ACTIVITY: Reproduce exactly, with no pictures, each line from the opening of the material down through the line containing "7. Dezember 2022".

EXTRACTED RECORDS:
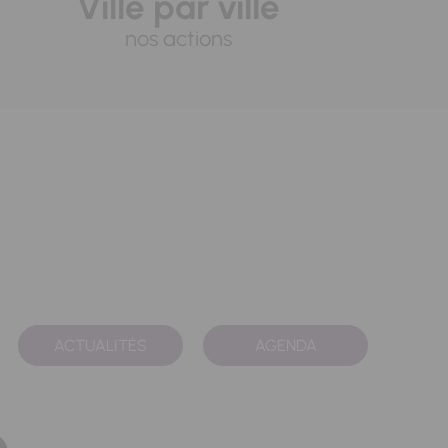
Ville par ville
nos actions
ACTUALITÉS
AGENDA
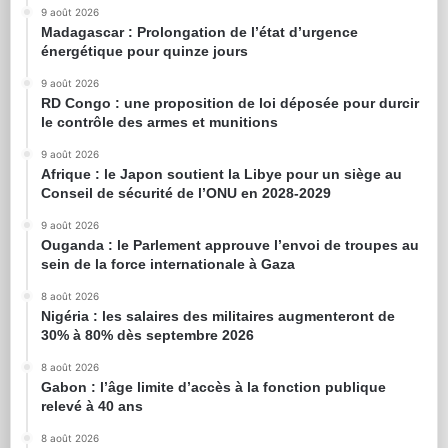
9 août 2026
Madagascar : Prolongation de l’état d’urgence
énergétique pour quinze jours
9 août 2026
RD Congo : une proposition de loi déposée pour durcir
le contrôle des armes et munitions
9 août 2026
Afrique : le Japon soutient la Libye pour un siège au
Conseil de sécurité de l’ONU en 2028-2029
9 août 2026
Ouganda : le Parlement approuve l’envoi de troupes au
sein de la force internationale à Gaza
8 août 2026
Nigéria : les salaires des militaires augmenteront de
30% à 80% dès septembre 2026
8 août 2026
Gabon : l’âge limite d’accès à la fonction publique
relevé à 40 ans
8 août 2026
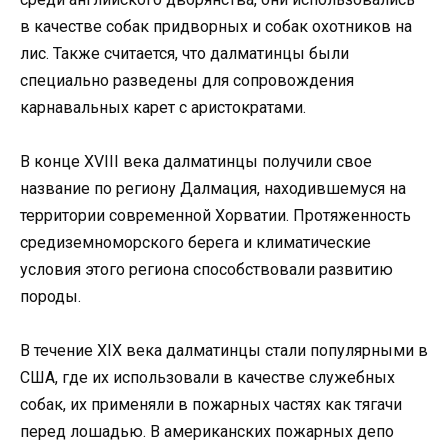
в качестве собак придворных и собак охотников на
лис. Также считается, что далматинцы были
специально разведены для сопровождения
карнавальных карет с аристократами.
В конце XVIII века далматинцы получили свое
название по региону Далмация, находившемуся на
территории современной Хорватии. Протяженность
средиземноморского берега и климатические
условия этого региона способствовали развитию
породы.
В течение XIX века далматинцы стали популярными в
США, где их использовали в качестве служебных
собак, их применяли в пожарных частях как тягачи
перед лошадью. В американских пожарных депо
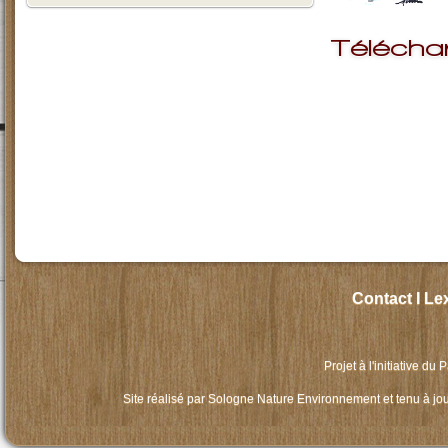
Télécha
Contact
I
Le
Projet à l'initiative du
P
Site réalisé par
Sologne Nature Environnement
et tenu à jo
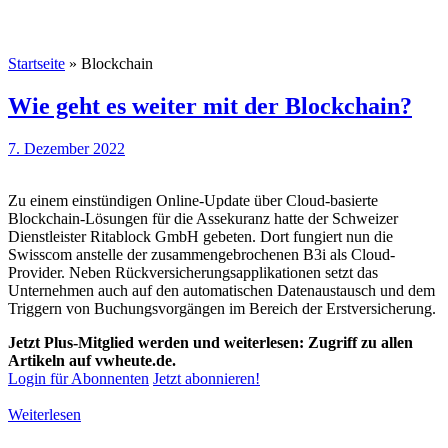
Startseite
»
Blockchain
Wie geht es weiter mit der Blockchain?
7. Dezember 2022
Zu einem einstündigen Online-Update über Cloud-basierte
Blockchain-Lösungen für die Assekuranz hatte der Schweizer
Dienstleister Ritablock GmbH gebeten. Dort fungiert nun die
Swisscom anstelle der zusammengebrochenen B3i als Cloud-
Provider. Neben Rückversicherungsapplikationen setzt das
Unternehmen auch auf den automatischen Datenaustausch und dem
Triggern von Buchungsvorgängen im Bereich der Erstversicherung.
Jetzt Plus-Mitglied werden und weiterlesen: Zugriff zu allen
Artikeln auf vwheute.de.
Login für Abonnenten
Jetzt abonnieren!
Weiterlesen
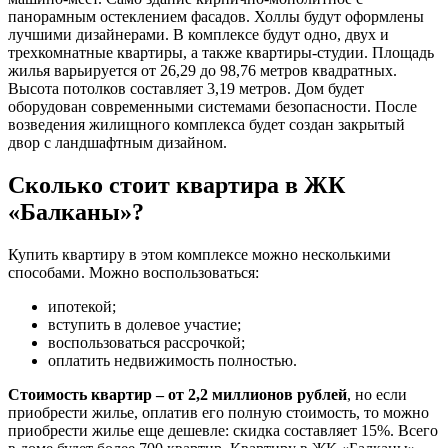
панорамным остеклением фасадов. Холлы будут оформлены
лучшими дизайнерами. В комплексе будут одно, двух и
трехкомнатные квартиры, а также квартиры-студии. Площадь
жилья варьируется от 26,29 до 98,76 метров квадратных.
Высота потолков составляет 3,19 метров. Дом будет
оборудован современными системами безопасности. После
возведения жилищного комплекса будет создан закрытый
двор с ландшафтным дизайном.
Сколько стоит квартира в ЖК
«Балканы»?
Купить квартиру в этом комплексе можно несколькими
способами. Можно воспользоваться:
ипотекой;
вступить в долевое участие;
воспользоваться рассрочкой;
оплатить недвижимость полностью.
Стоимость квартир – от 2,2 миллионов рублей
, но если
приобрести жилье, оплатив его полную стоимость, то можно
приобрести жилье еще дешевле: скидка составляет 15%. Всего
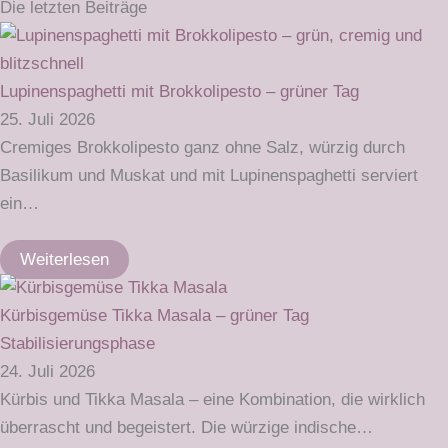
Die letzten Beiträge
Lupinenspaghetti mit Brokkolipesto – grüner Tag
25. Juli 2026
Cremiges Brokkolipesto ganz ohne Salz, würzig durch
Basilikum und Muskat und mit Lupinenspaghetti serviert
ein…
Weiterlesen
Kürbisgemüse Tikka Masala – grüner Tag
Stabilisierungsphase
24. Juli 2026
Kürbis und Tikka Masala – eine Kombination, die wirklich
überrascht und begeistert. Die würzige indische…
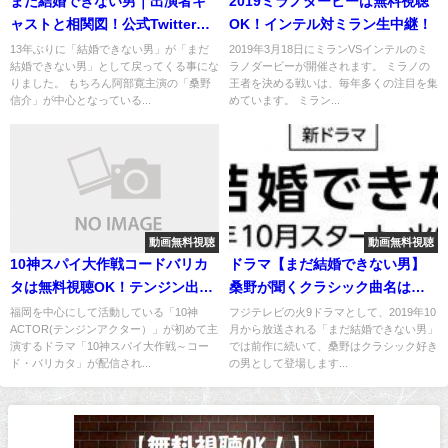
まだ結婚できない男｜出演者キ
2019ミラノダービーは無料視聴
ャストと相関図！公式Twitter＆
OK！インテル対ミラン生中継！
インスタ情報
13年ぶりに「結婚できない男」が「まだ
2019年3月18日にミランVSインテルのミ
結婚できない男」として戻ってくる事にな
ラノダービーが開催されます。 ミラノの
りました。 もちろん阿部寛主演の「桑野
王者を決める戦いは、毎年多くの注目を集
信介」が中心となっている...
めています。 ミラン...
動画無料視聴
動画無料視聴
10神スパイ大作戦コードバリカ
ドラマ【まだ結婚できない男】
タは無料視聴OK！テンジン出演
桑野が聞くクラシック曲名は
ドラマの感想
何？無料購入できる？
福岡を中心にして活動している「10神
フジテレビの火9ドラマとして、2019年10
ACTOR(テンジンアクター）」が初めて主
月から放送される「まだ結婚できない男」
演するドラマ「10神スパイ大作戦～コー
では前作に続いて、桑野はクラシック好き
ド・バリカタ」が配信され...
の男として登場します...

THE ANSWER:
Ville par ville
nos actions
ACTUALITÉS
AGENDA
9 août 2026
Madagascar : Prolongation de l’état d’urgence
énergétique pour quinze jours
9 août 2026
RD Congo : une proposition de loi déposée pour durcir
le contrôle des armes et munitions
9 août 2026
Afrique : le Japon soutient la Libye pour un siège au
Conseil de sécurité de l’ONU en 2028-2029
9 août 2026
Ouganda : le Parlement approuve l’envoi de troupes au
sein de la force internationale à Gaza
8 août 2026
Nigéria : les salaires des militaires augmenteront de
30% à 80% dès septembre 2026
8 août 2026
Gabon : l’âge limite d’accès à la fonction publique
relevé à 40 ans
8 août 2026
в качестве собак придворных и собак охотников на
лис. Также считается, что далматинцы были
специально разведены для сопровождения
карнавальных карет с аристократами.
В конце XVIII века далматинцы получили свое
название по региону Далмация, находившемуся на
территории современной Хорватии. Протяженность
средиземноморского берега и климатические
условия этого региона способствовали развитию
породы.
В течение XIX века далматинцы стали популярными в
США, где их использовали в качестве служебных
собак, их применяли в пожарных частях как тягачи
перед лошадью. В американских пожарных депо
Télécha
Contact
I
Le
Projet à l'initiative du
P
Site réalisé par
Sologne Nature Environnement
et tenu à jo
Startseite
»
Blockchain
Wie geht es weiter mit der Blockchain?
7. Dezember 2022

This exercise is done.